- [What you are asked to do]
Your answer should hold each line of the material that contains the word "ficasse".

- [Data to process]

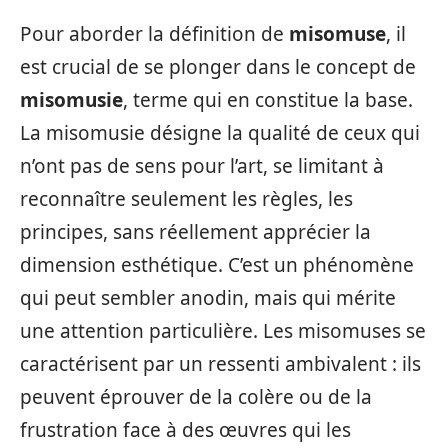
Pour aborder la définition de
misomuse
, il
est crucial de se plonger dans le concept de
misomusie
, terme qui en constitue la base.
La misomusie désigne la qualité de ceux qui
n’ont pas de sens pour l’art, se limitant à
reconnaître seulement les règles, les
principes, sans réellement apprécier la
dimension esthétique. C’est un phénomène
qui peut sembler anodin, mais qui mérite
une attention particulière. Les misomuses se
caractérisent par un ressenti ambivalent : ils
peuvent éprouver de la colère ou de la
frustration face à des œuvres qui les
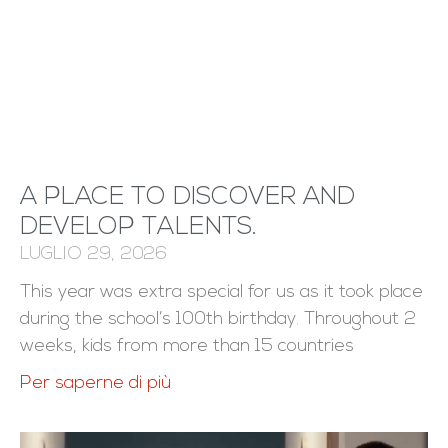
A PLACE TO DISCOVER AND
DEVELOP TALENTS.
LUGLIO 29, 2026
This year was extra special for us as it took place
during the school’s 100th birthday. Throughout 2
weeks, kids from more than 15 countries
Per saperne di più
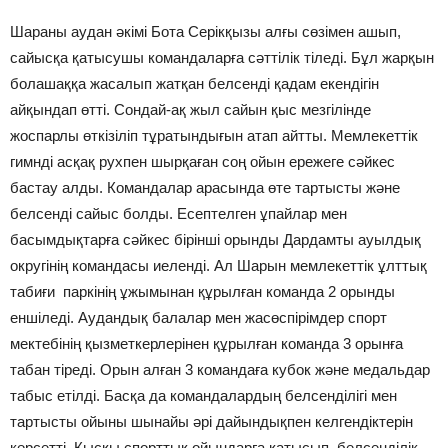
Шараны аудан әкімі Бота Серікқызы алғы сөзімен ашып,
сайысқа қатысушы командаларға сәттілік тіледі. Бұл жарқын
болашаққа жасалып жатқан белсенді қадам екендігін
айқындап өтті. Сондай-ақ жыл сайын қыс мезгілінде
жоспарлы өткізіліп тұратындығын атап айтты. Мемлекеттік
гимнді асқақ рухпен шырқаған соң ойын ережеге сәйкес
бастау алды. Командалар арасында өте тартысты және
белсенді сайыс болды. Есептелген ұпайлар мен
басымдықтарға сәйкес бірінші орынды Дардамты ауылдық
округінің командасы иеленді. Ал Шарын мемлекеттік ұлттық
табиғи паркінің ұжымынан құрылған команда 2 орынды
еншіледі. Аудандық балалар мен жасөспірімдер спорт
мектебінің қызметкерлерінен құрылған команда 3 орынға
табан тіреді. Орын алған 3 командаға кубок және медальдар
табыс етілді. Басқа да командалардың белсенділігі мен
тартысты ойыны шынайы әрі дайындықпен келгендіктерін
көрсетті. Қысқы спорттық ойындарға қатысып, белсенділік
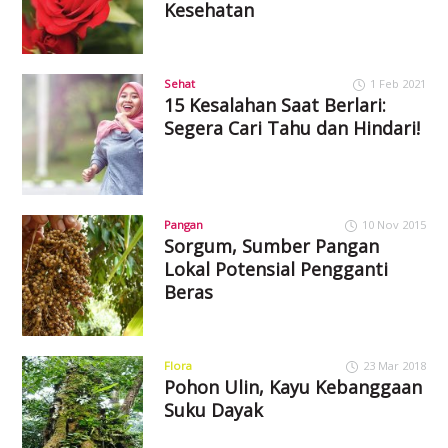
Kesehatan
Sehat
1 Feb 2021
15 Kesalahan Saat Berlari:
Segera Cari Tahu dan Hindari!
Pangan
10 Nov 2015
Sorgum, Sumber Pangan
Lokal Potensial Pengganti
Beras
Flora
23 Mar 2018
Pohon Ulin, Kayu Kebanggaan
Suku Dayak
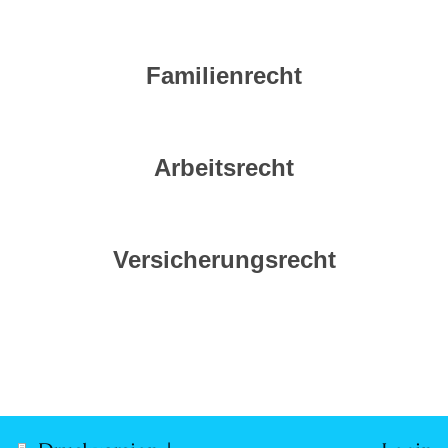
Familienrecht
Arbeitsrecht
Versicherungsrecht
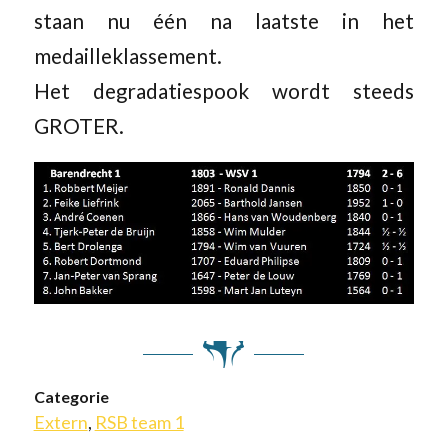
staan nu één na laatste in het
medailleklassement.
Het degradatiespook wordt steeds
GROTER.
Categorie
Extern
,
RSB team 1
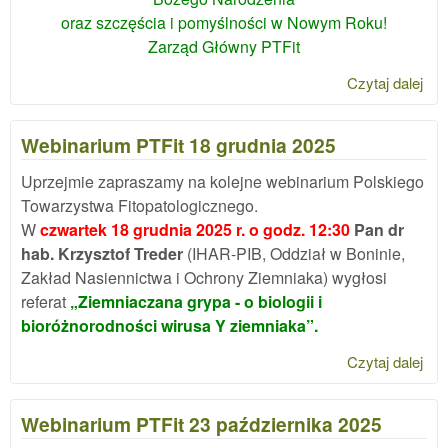
oraz szczęścia i pomyślności w Nowym Roku!
Zarząd Główny PTFit
Czytaj dalej
wpi
Nar
202
Webinarium PTFit 18 grudnia 2025
Uprzejmie zapraszamy na kolejne webinarium Polskiego
Towarzystwa Fitopatologicznego.
W
czwartek 18 grudnia 2025 r. o godz. 12:30
Pan dr
hab. Krzysztof Treder
(IHAR-PIB, Oddział w Boninie,
Zakład Nasiennictwa i Ochrony Ziemniaka) wygłosi
referat
„Ziemniaczana grypa - o biologii i
bioróżnorodności wirusa Y ziemniaka”.
Czytaj dalej
wpi
Web
PTF
Webinarium PTFit 23 października 2025
gru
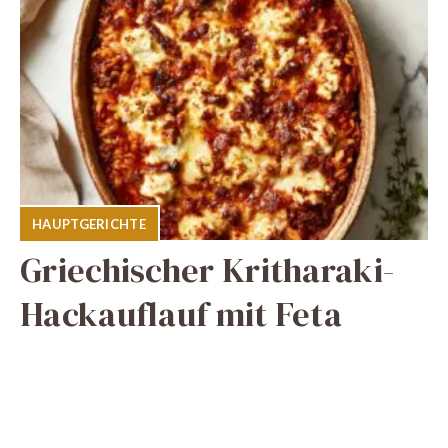
HAUPTGERICHTE
Griechischer Kritharaki-
Hackauflauf mit Feta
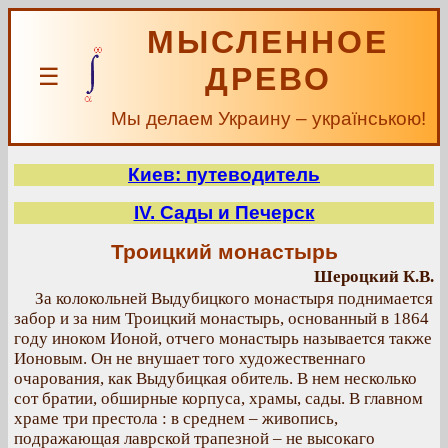
МЫСЛЕННОЕ
ДРЕВО
☰
Мы делаем Украину – українською!
Киев: путеводитель
IV. Сады и Печерск
Троицкий монастырь
Шероцкий К.В.
За колокольней Выдубицкого монастыря поднимается
забор и за ним Троицкий монастырь, основанный в 1864
году иноком Ионой, отчего монастырь называется также
Ионовым. Он не внушает того художественнаго
очарования, как Выдубицкая обитель. В нем несколько
сот братии, обширные корпуса, храмы, сады. В главном
храме три престола : в среднем – живопись,
подражающая лаврской трапезной – не высокаго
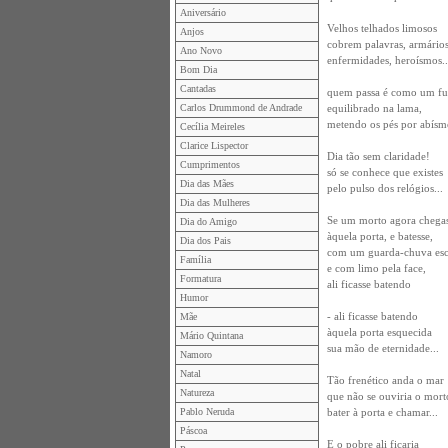
Aniversário
Velhos telhados limosos
Anjos
cobrem palavras, armários
Ano Novo
enfermidades, heroísmos..
Bom Dia
Cantadas
quem passa é como um f
Carlos Drummond de Andrade
equilibrado na lama,
metendo os pés por abísmo
Cecília Meireles
Clarice Lispector
Dia tão sem claridade!
Cumprimentos
só se conhece que existes
Dia das Mães
pelo pulso dos relógios...
Dia das Mulheres
Se um morto agora chega
Dia do Amigo
àquela porta, e batesse,
Dia dos Pais
com um guarda-chuva esc
Família
e com limo pela face,
Formatura
ali ficasse batendo
Humor
- ali ficasse batendo
Mãe
àquela porta esquecida
Mário Quintana
sua mão de eternidade...
Namoro
Natal
Tão frenético anda o mar
Natureza
que não se ouviria o mort
Pablo Neruda
bater à porta e chamar...
Páscoa
E o pobre ali ficaria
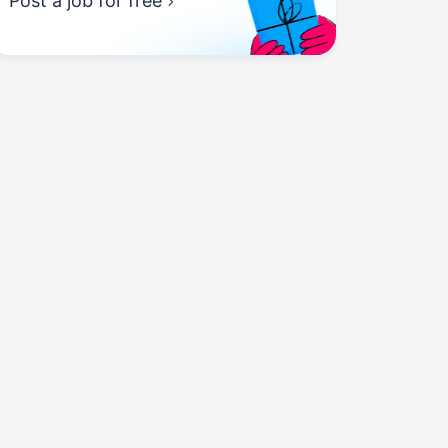
Post a job for free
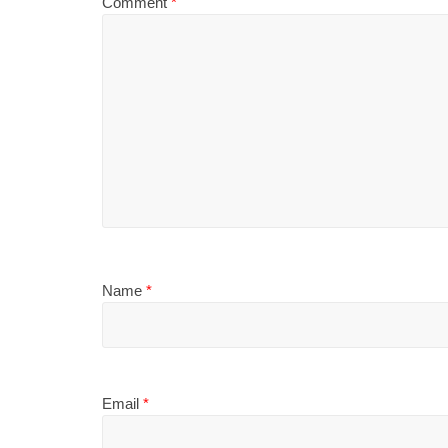
Comment
*
Name
*
Email
*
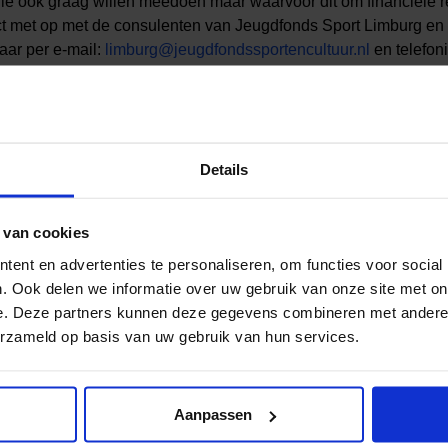
 die ook graag willen meedoen maar waarvoor dit om financiële r
t met op met de consulenten van Jeugdfonds Sport Limburg en
baar per e-mail:
limburg@jeugdfondssportencultuur.nl
en telefon
g en Jeugdfonds Cultuur Limburg helpen graag door de contrib
te betalen.
Details
 van cookies
ent en advertenties te personaliseren, om functies voor social
al media!
. Ook delen we informatie over uw gebruik van onze site met on
e. Deze partners kunnen deze gegevens combineren met andere i
erzameld op basis van uw gebruik van hun services.
Aanpassen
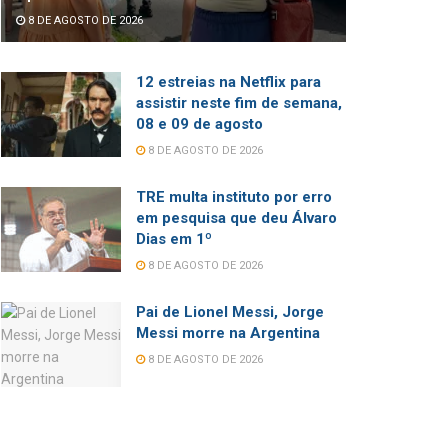
8 DE AGOSTO DE 2026
12 estreias na Netflix para
assistir neste fim de semana,
08 e 09 de agosto
8 DE AGOSTO DE 2026
TRE multa instituto por erro
em pesquisa que deu Álvaro
Dias em 1º
8 DE AGOSTO DE 2026
Pai de Lionel Messi, Jorge
Messi morre na Argentina
8 DE AGOSTO DE 2026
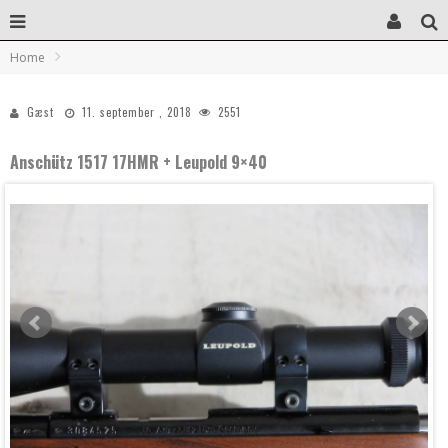
Home
Gæst
11. september , 2018
2551
Anschütz 1517 17HMR + Leupold 9×40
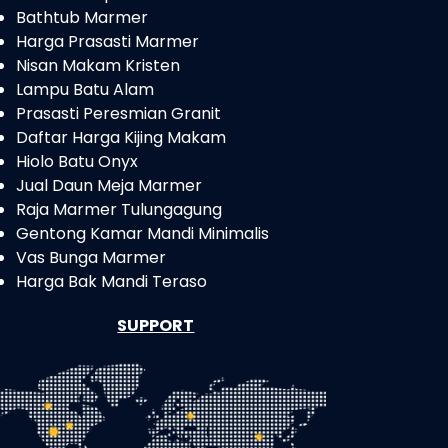
Bathtub Marmer
Harga Prasasti Marmer
Nisan Makam Kristen
Lampu Batu Alam
Prasasti Peresmian Granit
Daftar Harga Kijing Makam
Hiolo Batu Onyx
Jual Daun Meja Marmer
Raja Marmer Tulungagung
Gentong Kamar Mandi Minimalis
Vas Bunga Marmer
Harga Bak Mandi Teraso
SUPPORT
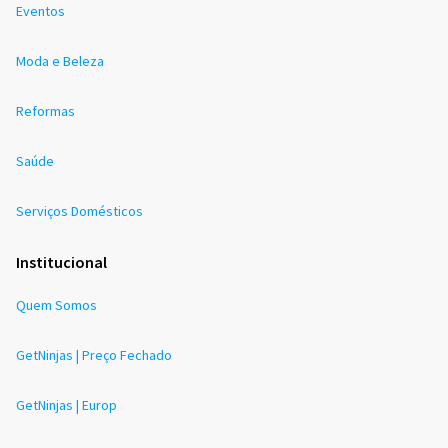
Eventos
Moda e Beleza
Reformas
Saúde
Serviços Domésticos
Institucional
Quem Somos
GetNinjas | Preço Fechado
GetNinjas | Europ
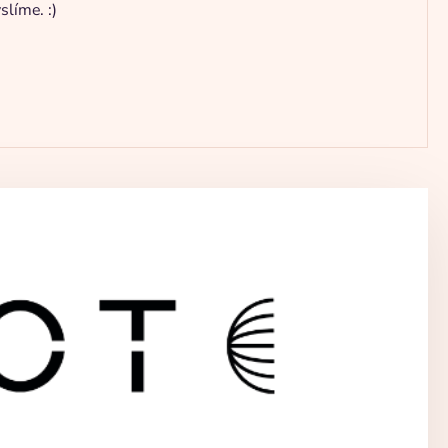
líme. :)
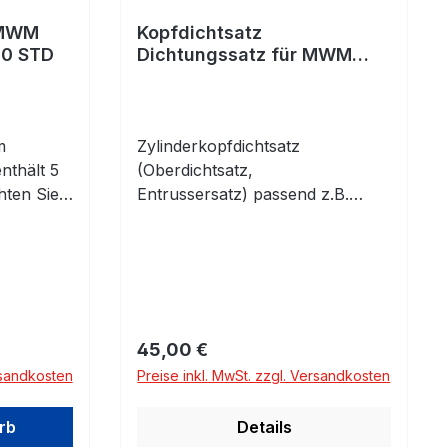
 MWM
Kopfdichtsatz
00 STD
Dichtungssatz für MWM
KD412
m
Zylinderkopfdichtsatz
nthält 5
(Oberdichtsatz,
hten Sie
Entrussersatz) passend z.B.
für MWM KD 412
Regulärer Preis:
45,00 €
rsandkosten
Preise inkl. MwSt. zzgl. Versandkosten
rb
Details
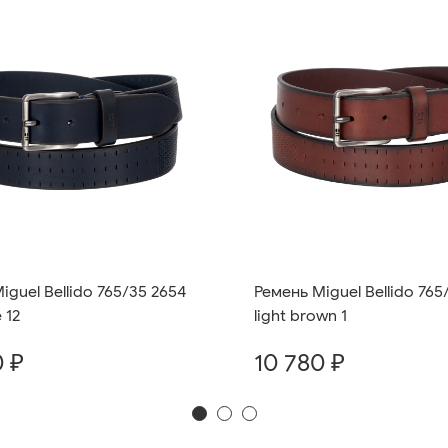
iguel Bellido 765/35 2654
Ремень Miguel Bellido 765
 12
light brown 1
0 ₽
10 780 ₽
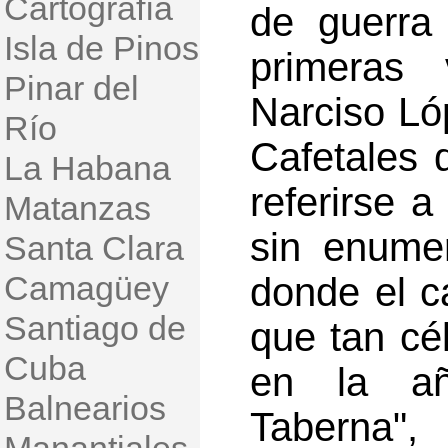
Cartografía
de guerra
Isla de Pinos
primeras 
Pinar del
Narciso Lóp
Río
Cafetales 
La Habana
referirse a
Matanzas
sin enume
Santa Clara
Camagüey
donde el c
Santiago de
que tan cé
Cuba
en la a
Balnearios
Taberna"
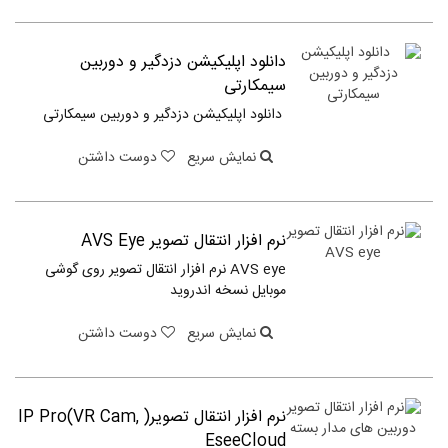
دانلود اپلیکیشن دزدگیر و دوربین
سیمکارتی
دانلود اپلیکیشن دزدگیر و دوربین سیمکارتی
نمایش سریع
دوست داشتن
نرم افزار انتقال تصویر AVS Eye
AVS eye نرم افزار انتقال تصویر روی گوشی
موبایل نسخه اندروید
نمایش سریع
دوست داشتن
نرم افزار انتقال تصویر( IP Pro(VR Cam,
EseeCloud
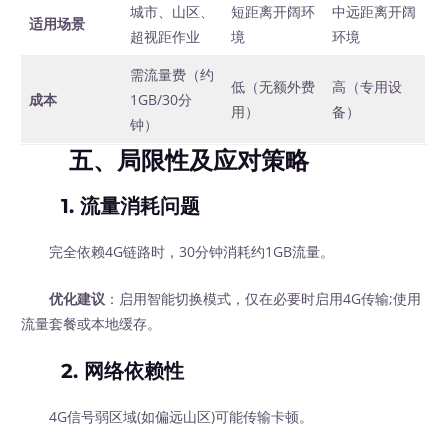
城市、山区、
短距离开阔环
中远距离开阔
适用场景
超视距作业
境
环境
需流量费（约
低（无额外费
高（专用设
成本
1GB/30分
用）
备）
钟）
五、局限性及应对策略
1.
流量消耗问题
完全依赖4G链路时，30分钟消耗约1GB流量。
优化建议
：启用智能切换模式，仅在必要时启用4G传输;使用
流量套餐或本地缓存。
2.
网络依赖性
4G信号弱区域(如偏远山区)可能传输卡顿。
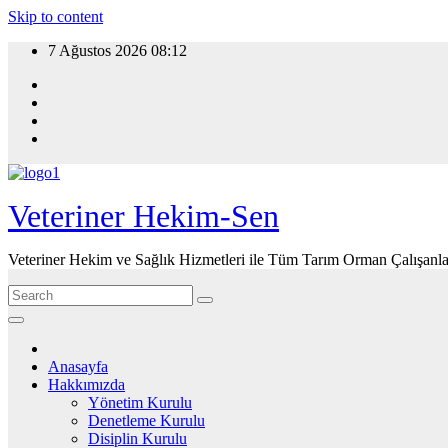
Skip to content
7 Ağustos 2026
08:12
Veteriner Hekim-Sen
Veteriner Hekim ve Sağlık Hizmetleri ile Tüm Tarım Orman Çalışanla
Anasayfa
Hakkımızda
Yönetim Kurulu
Denetleme Kurulu
Disiplin Kurulu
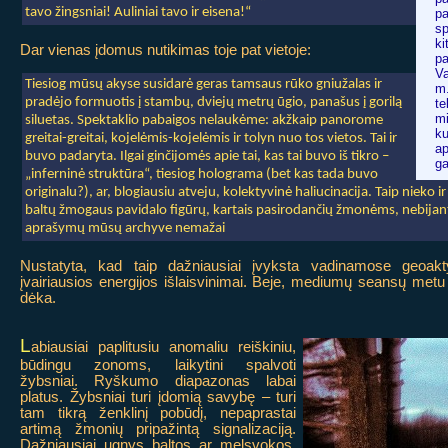
tavo žingsniai! Auliniai tavo ir eisena!“
p
s
ki
Dar vienas įdomus nutikimas toje pat vietoje:
pa
Va
Tiesiog mūsų akyse susidarė geras tamsaus rūko gniužalas ir
m
pradėjo formuotis į stambų, dviejų metrų ūgio, panašus į gorilą
te
m
siluetas. Spektaklio pabaigos nelaukėme: akžkaip panorome
k
greitai-greitai, kojelėmis-kojelėmis ir tolyn nuo tos vietos. Tai ir
ap
buvo padaryta. Ilgai ginčijomės apie tai, kas tai buvo iš tikro –
ga
„inferninė struktūra“, tiesiog holograma (bet kas tada buvo
originalu?), ar, blogiausiu atveju, kolektyvinė haliucinacija. Taip nieko 
baltų žmogaus pavidalo figūrų, kartais pasirodančių žmonėms, nebijant
aprašymų mūsų archyve nemažai
Nustatyta, kad taip dažniausiai įvyksta vadinamose geoakt
įvairiausios energijos išlaisvinimai. Beje, mediumų seansų metu
dėka.
L
abiausiai paplitusiu anomaliu reiškiniu,
būdingu zonoms, laikytini spalvoti
žybsniai. Ryškumo diapazonas labai
platus. Žybsniai turi įdomią savybę – turi
tam tikrą ženklinį pobūdį, nepaprastai
artimą žmonių pripažintą signalizaciją.
Dažniausiai ugnys baltos ar melsvokos,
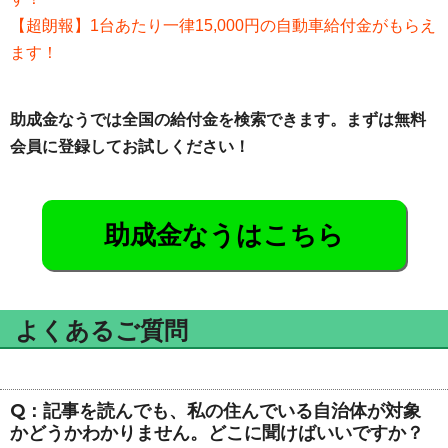
【超朗報】1台あたり一律15,000円の自動車給付金がもらえ
ます！
助成金なうでは全国の給付金を検索できます。まずは無料
会員に登録してお試しください！
助成金なうはこちら
よくあるご質問
Q：記事を読んでも、私の住んでいる自治体が対象
かどうかわかりません。どこに聞けばいいですか？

- [Result for this task]
ali ficasse batendo
- ali ficasse batendo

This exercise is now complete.